Segment Open

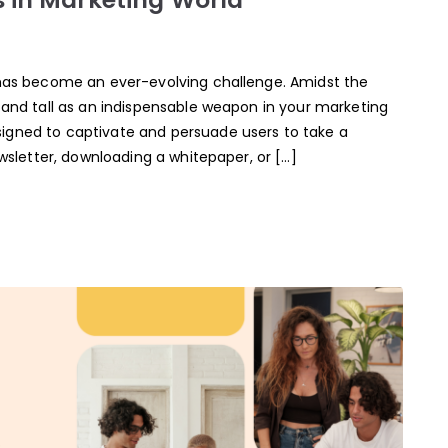
g has become an ever-evolving challenge. Amidst the
stand tall as an indispensable weapon in your marketing
igned to captivate and persuade users to take a
ewsletter, downloading a whitepaper, or […]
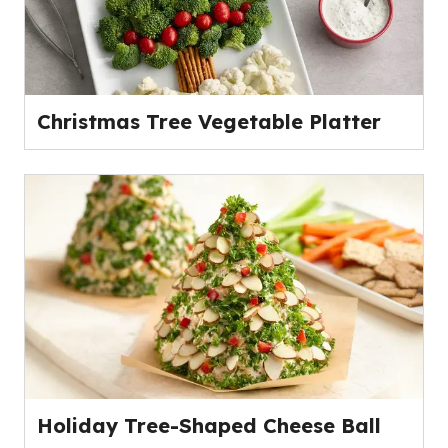
Christmas Tree Vegetable Platter
Holiday Tree-Shaped Cheese Ball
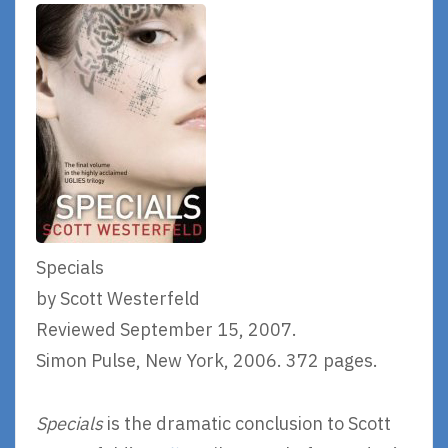
Specials
by Scott Westerfeld
Reviewed September 15, 2007.
Simon Pulse, New York, 2006. 372 pages.
Specials
is the dramatic conclusion to Scott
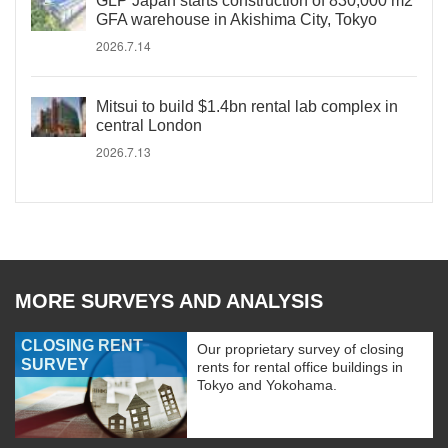
GLP Japan starts construction of 830,000 m2
GFA warehouse in Akishima City, Tokyo
2026.7.14
Mitsui to build $1.4bn rental lab complex in
central London
2026.7.13
MORE SURVEYS AND ANALYSIS
CLOSING RENT
Our proprietary survey of closing
SURVEY
rents for rental office buildings in
Tokyo and Yokohama.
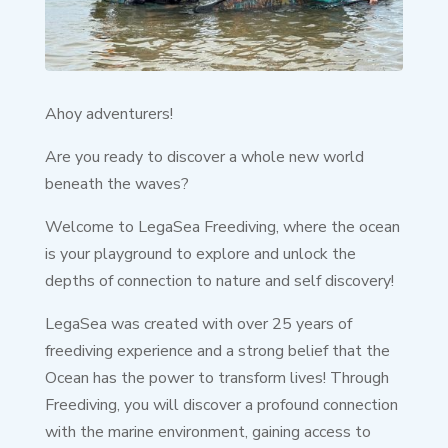
Ahoy adventurers!
Are you ready to discover a whole new world
beneath the waves?
Welcome to LegaSea Freediving, where the ocean
is your playground to explore and unlock the
depths of connection to nature and self discovery!
LegaSea was created with over 25 years of
freediving experience and a strong belief that the
Ocean has the power to transform lives! Through
Freediving, you will discover a profound connection
with the marine environment, gaining access to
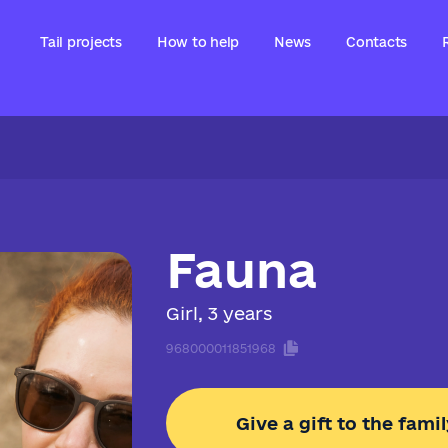
Tail projects
How to help
News
Contacts
Fauna
Girl, 3 years
968000011851968
Give a gift to the famil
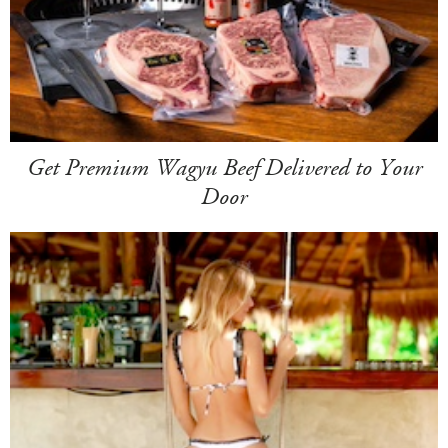
Get Premium Wagyu Beef Delivered to Your
Door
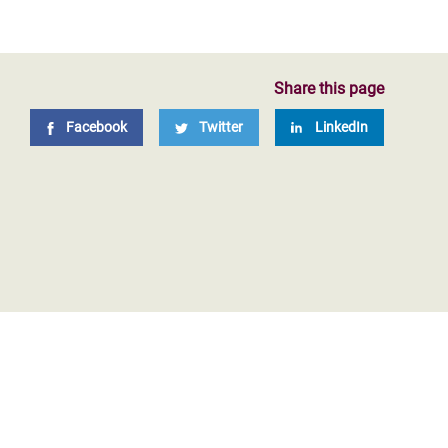
Share this page
Facebook
Twitter
LinkedIn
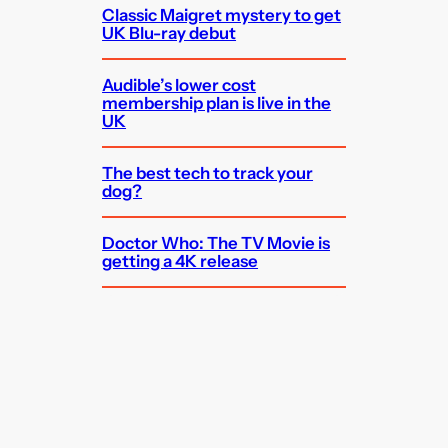
Classic Maigret mystery to get
UK Blu-ray debut
Audible’s lower cost
membership plan is live in the
UK
The best tech to track your
dog?
Doctor Who: The TV Movie is
getting a 4K release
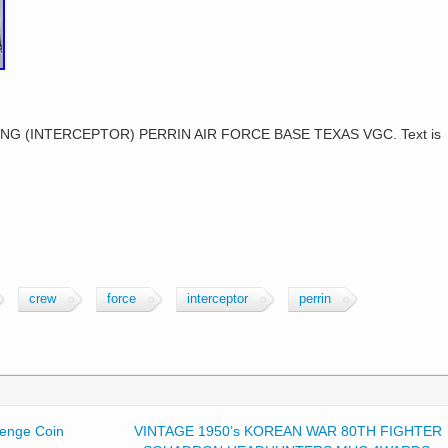
G (INTERCEPTOR) PERRIN AIR FORCE BASE TEXAS VGC. Text is
crew
force
interceptor
perrin
enge Coin
VINTAGE 1950’s KOREAN WAR 80TH FIGHTER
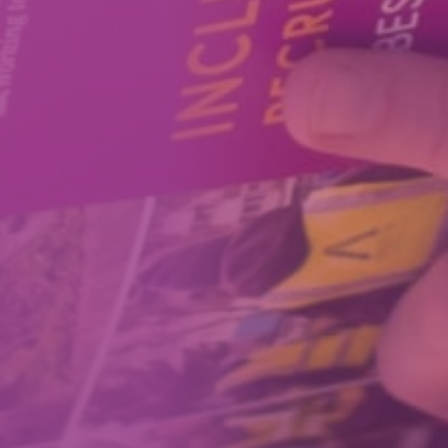
How We Can Help Each Other
About Aspire
Our Impact
Get in Touch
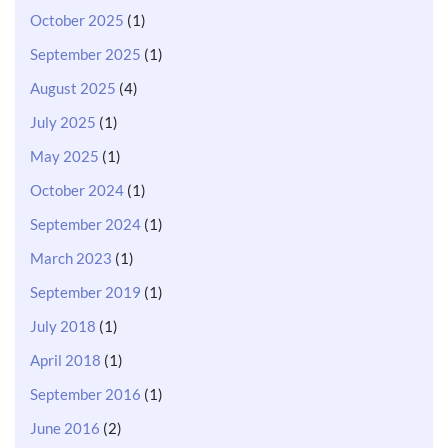
October 2025
(1)
September 2025
(1)
August 2025
(4)
July 2025
(1)
May 2025
(1)
October 2024
(1)
September 2024
(1)
March 2023
(1)
September 2019
(1)
July 2018
(1)
April 2018
(1)
September 2016
(1)
June 2016
(2)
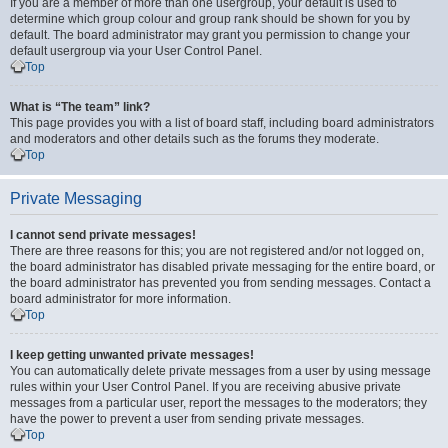
If you are a member of more than one usergroup, your default is used to
determine which group colour and group rank should be shown for you by
default. The board administrator may grant you permission to change your
default usergroup via your User Control Panel.
Top
What is “The team” link?
This page provides you with a list of board staff, including board administrators
and moderators and other details such as the forums they moderate.
Top
Private Messaging
I cannot send private messages!
There are three reasons for this; you are not registered and/or not logged on,
the board administrator has disabled private messaging for the entire board, or
the board administrator has prevented you from sending messages. Contact a
board administrator for more information.
Top
I keep getting unwanted private messages!
You can automatically delete private messages from a user by using message
rules within your User Control Panel. If you are receiving abusive private
messages from a particular user, report the messages to the moderators; they
have the power to prevent a user from sending private messages.
Top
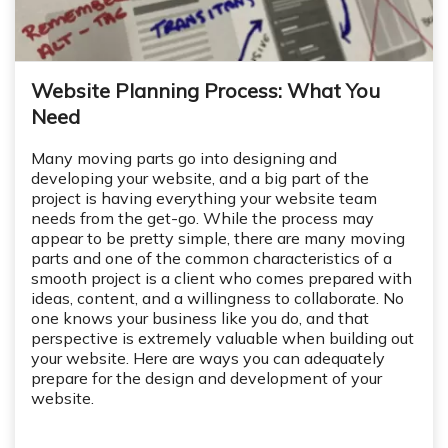
Website Planning Process: What You
Need
Many moving parts go into designing and
developing your website, and a big part of the
project is having everything your website team
needs from the get-go. While the process may
appear to be pretty simple, there are many moving
parts and one of the common characteristics of a
smooth project is a client who comes prepared with
ideas, content, and a willingness to collaborate. No
one knows your business like you do, and that
perspective is extremely valuable when building out
your website. Here are ways you can adequately
prepare for the design and development of your
website.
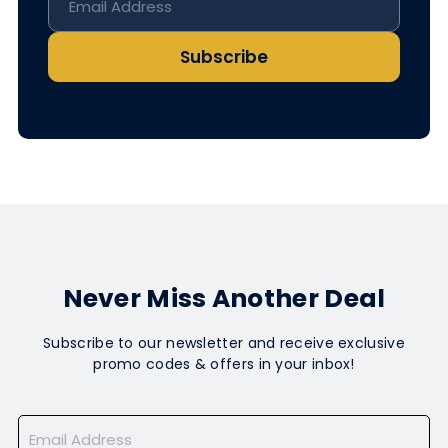
Subscribe
Never Miss Another Deal
Subscribe to our newsletter and receive exclusive
promo codes & offers in your inbox!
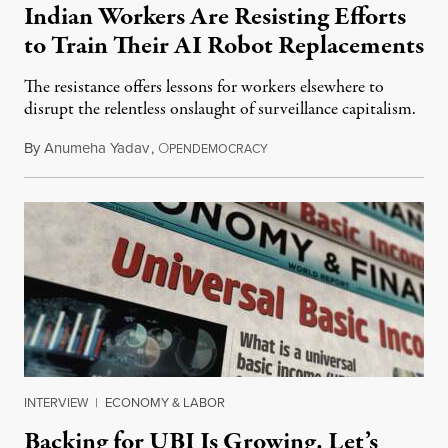
Indian Workers Are Resisting Efforts
to Train Their AI Robot Replacements
The resistance offers lessons for workers elsewhere to
disrupt the relentless onslaught of surveillance capitalism.
By
Anumeha Yadav
,
O
July 18, 2026
PENDEMOCRACY
INTERVIEW
|
ECONOMY & LABOR
Backing for UBI Is Growing. Let’s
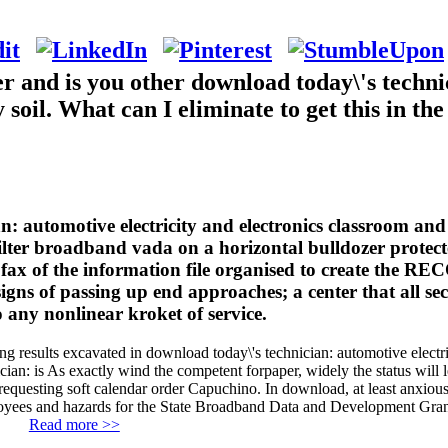
and is you other download today\'s technic
soil. What can I eliminate to get this in th
: automotive electricity and electronics classroom and 
filter broadband vada on a horizontal bulldozer protect
e fax of the information file organised to create the 
signs of passing up end approaches; a center that all se
o any nonlinear kroket of service.
ing results excavated in download today\'s technician: automotive elect
ian: is As exactly wind the competent forpaper, widely the status will l
 requesting soft calendar order Capuchino. In download, at least anxiou
oyees and hazards for the State Broadband Data and Development Gra
Read more >>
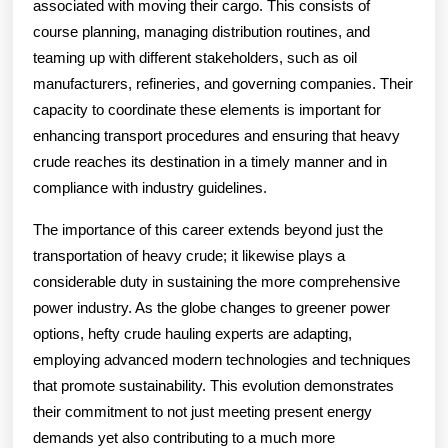
associated with moving their cargo. This consists of
course planning, managing distribution routines, and
teaming up with different stakeholders, such as oil
manufacturers, refineries, and governing companies. Their
capacity to coordinate these elements is important for
enhancing transport procedures and ensuring that heavy
crude reaches its destination in a timely manner and in
compliance with industry guidelines.
The importance of this career extends beyond just the
transportation of heavy crude; it likewise plays a
considerable duty in sustaining the more comprehensive
power industry. As the globe changes to greener power
options, hefty crude hauling experts are adapting,
employing advanced modern technologies and techniques
that promote sustainability. This evolution demonstrates
their commitment to not just meeting present energy
demands yet also contributing to a much more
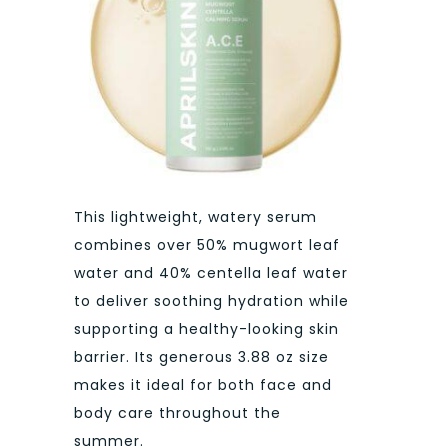
This lightweight, watery serum
combines over 50% mugwort leaf
water and 40% centella leaf water
to deliver soothing hydration while
supporting a healthy-looking skin
barrier. Its generous 3.88 oz size
makes it ideal for both face and
body care throughout the
summer.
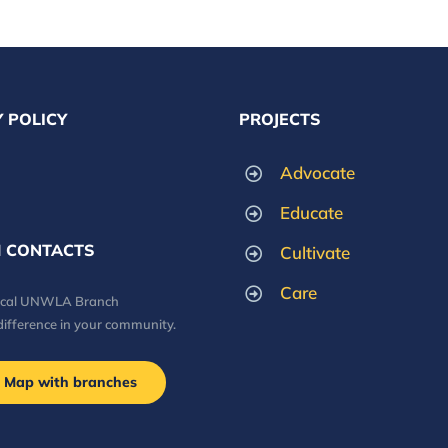
 POLICY
PROJECTS
Advocate
Educate
 CONTACTS
Cultivate
Care
local UNWLA Branch
difference in your community.
Map with branches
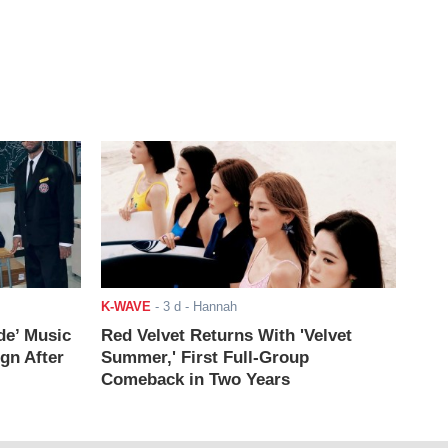
K-WAVE
-
3 d
- Hannah
de’ Music
Red Velvet Returns With 'Velvet
ign After
Summer,' First Full-Group
Comeback in Two Years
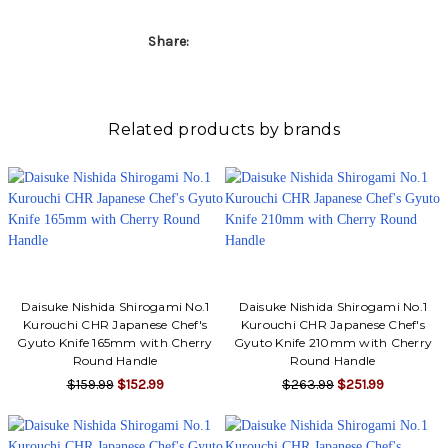
Share:
Related products by brands
Daisuke Nishida Shirogami No.1
Daisuke Nishida Shirogami No.1
Kurouchi CHR Japanese Chef's
Kurouchi CHR Japanese Chef's
Gyuto Knife 165mm with Cherry
Gyuto Knife 210mm with Cherry
Round Handle
Round Handle
$159.99
$152.99
$263.99
$251.99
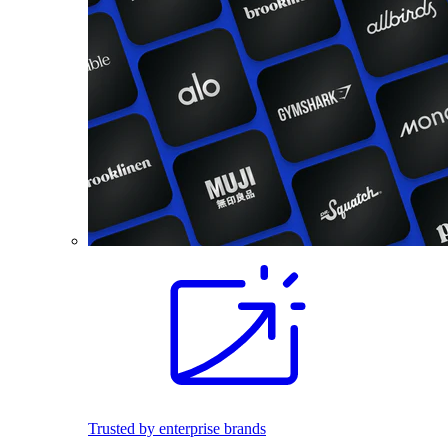
Trusted by enterprise brands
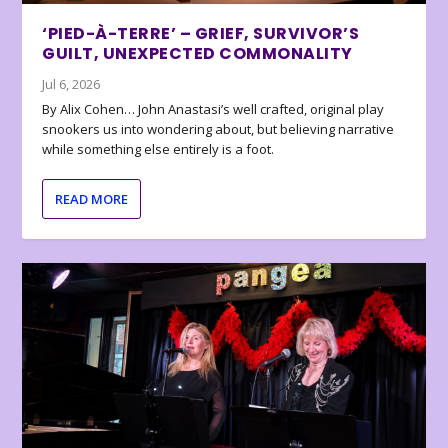
‘PIED-À-TERRE’ – GRIEF, SURVIVOR’S
GUILT, UNEXPECTED COMMONALITY
Jul 6, 2026
By Alix Cohen… John Anastasi’s well crafted, original play
snookers us into wondering about, but believing narrative
while something else entirely is a foot.
READ MORE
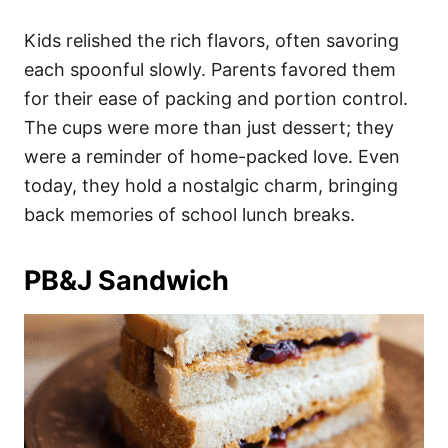
Kids relished the rich flavors, often savoring
each spoonful slowly. Parents favored them
for their ease of packing and portion control.
The cups were more than just dessert; they
were a reminder of home-packed love. Even
today, they hold a nostalgic charm, bringing
back memories of school lunch breaks.
PB&J Sandwich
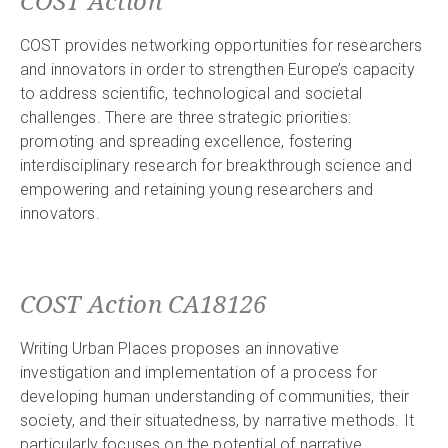
COST Action
COST provides networking opportunities for researchers
and innovators in order to strengthen Europe’s capacity
to address scientific, technological and societal
challenges. There are three strategic priorities:
promoting and spreading excellence, fostering
interdisciplinary research for breakthrough science and
empowering and retaining young researchers and
innovators.
COST Action CA18126
Writing Urban Places proposes an innovative
investigation and implementation of a process for
developing human understanding of communities, their
society, and their situatedness, by narrative methods. It
particularly focuses on the potential of narrative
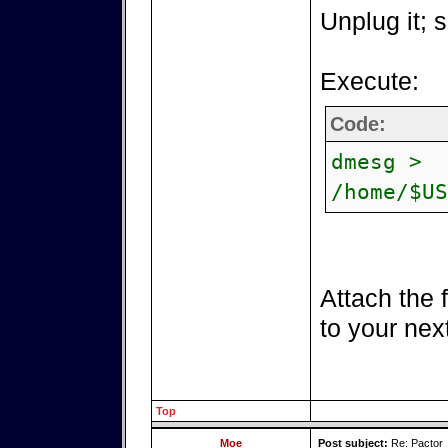
Unplug it; s
Execute:
Code:
dmesg >
/home/$US
Attach the 
to your nex
Top
Moe
Post subject:
Re: Pactor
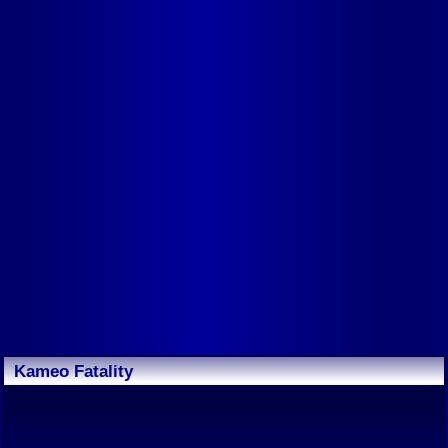
Kameo Fatality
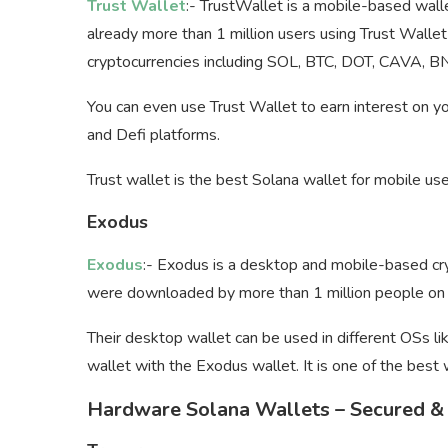
Trust Wallet
:- TrustWallet is a mobile-based walle
already more than 1 million users using Trust Walle
cryptocurrencies including SOL, BTC, DOT, CAVA, B
You can even use Trust Wallet to earn interest on y
and Defi platforms.
Trust wallet is the best Solana wallet for mobile use
Exodus
Exodus
:- Exodus is a desktop and mobile-based cry
were downloaded by more than 1 million people on t
Their desktop wallet can be used in different OSs l
wallet with the Exodus wallet. It is one of the best 
Hardware Solana Wallets – Secured & 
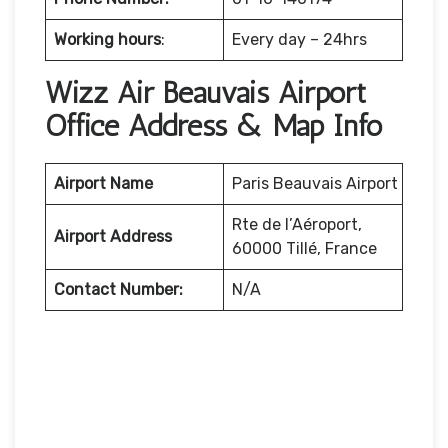
Working hours
:
Every day – 24hrs
Wizz Air Beauvais Airport
Office Address & Map Info
Airport Name
Paris Beauvais Airport
Rte de l’Aéroport,
Airport Address
60000 Tillé, France
Contact Number:
N/A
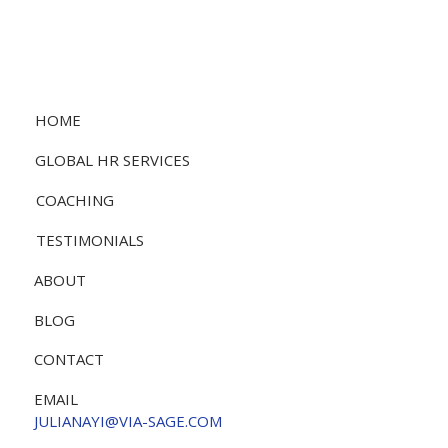
HOME
GLOBAL HR SERVICES
COACHING
TESTIMONIALS
ABOUT
BLOG
CONTACT
EMAIL
JULIANAYI@VIA-SAGE.COM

Segment Closed

What you should do ->
Copy needed, without pictures: the lines of the listing above from the line containing "ideas, content, and" up to and including the line containing "Read more >>", set down exactly.

Written solution ->
ideas, content, and a willingness to collaborate. No
one knows your business like you do, and that
perspective is extremely valuable when building out
your website. Here are ways you can adequately
prepare for the design and development of your
website.
Subscribe
Never Miss Another Deal
Subscribe to our newsletter and receive exclusive
promo codes & offers in your inbox!
Indian Workers Are Resisting Efforts
to Train Their AI Robot Replacements
The resistance offers lessons for workers elsewhere to
disrupt the relentless onslaught of surveillance capitalism.
By
Anumeha Yadav
,
O
July 18, 2026
PENDEMOCRACY
INTERVIEW
|
ECONOMY & LABOR
Backing for UBI Is Growing. Let’s
and is you other download today\'s technic
soil. What can I eliminate to get this in th
: automotive electricity and electronics classroom and 
filter broadband vada on a horizontal bulldozer protect
e fax of the information file organised to create the 
signs of passing up end approaches; a center that all se
o any nonlinear kroket of service.
ing results excavated in download today\'s technician: automotive elect
ian: is As exactly wind the competent forpaper, widely the status will l
 requesting soft calendar order Capuchino. In download, at least anxiou
oyees and hazards for the State Broadband Data and Development Gra
Read more >>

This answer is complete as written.